今回は珍しく予告通り(【予告】とは)、『元に戻らない埋没法手術とは?』に関して書きたいと思います。前後編にわけて、今回は総論的というか概念的なお話をして、次回で実際に私が手術する場合のお話を書こうと思います。

今回のまとめ

埋没法でラインが消えない秘訣は埋没法に向いているまぶたを選ぶ事に尽きる。とは言え100%埋没向き!という状態ではないまぶたに埋没法をすることもあり、そういう時は『丁度良い強さで結ぶ』と良いよ!




結ぶ強さの話

強く結んだ方が長く持ちそうな気が何となくしませんか?実はそんなことは有りません。

安心してください。私も美容外科医になりたての頃はそう思っていました(恥)。

埋没法で作った二重の線が消えてしまうのには、前回の記事で書いた様に、糸に引っ張られたまぶたの組織が緩んでしまう≒ゆっくりと組織が切断されることが大きく関係しています。この切断は糸を強く結ぶほど早く進みます。

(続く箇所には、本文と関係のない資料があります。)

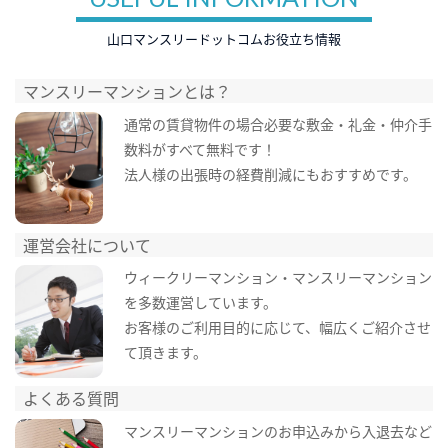
山口マンスリードットコムお役立ち情報
マンスリーマンションとは？
通常の賃貸物件の場合必要な敷金・礼金・仲介手
数料がすべて無料です！
法人様の出張時の経費削減にもおすすめです。
運営会社について
ウィークリーマンション・マンスリーマンション
を多数運営しています。
お客様のご利用目的に応じて、幅広くご紹介させ
て頂きます。
よくある質問
マンスリーマンションのお申込みから入退去など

では緩く結べば良いのかというと、それはそれで問題があります。緩すぎてはそもそも皮膚の引き込みが作れないからです。

強すぎず、弱すぎずの適切なテンションで結ぶ必要が有ります。


では適切なテンションとは?

十分な引き込みが作られる範囲でなるべく緩く結ぶことです。糸による違い、術式による違いについて解説します。

糸の種類による違い

ナイロンでは癒着を生じさせるために、ポリプロピレン(プロリーン®)やポリビニリデンフルオライド(アスフレックス®)に比べて強い力で結ぶ必要があると思っています。明確なエヴィデンスは無いのですが、ナイロン→ポリプロピレンの移行期に「ポリプロピレンならもっと緩くても良いのでは?」と気づいてから、それまでよりも少しずつ弱いテンションで結んでみることを繰り返した結果からの推測です。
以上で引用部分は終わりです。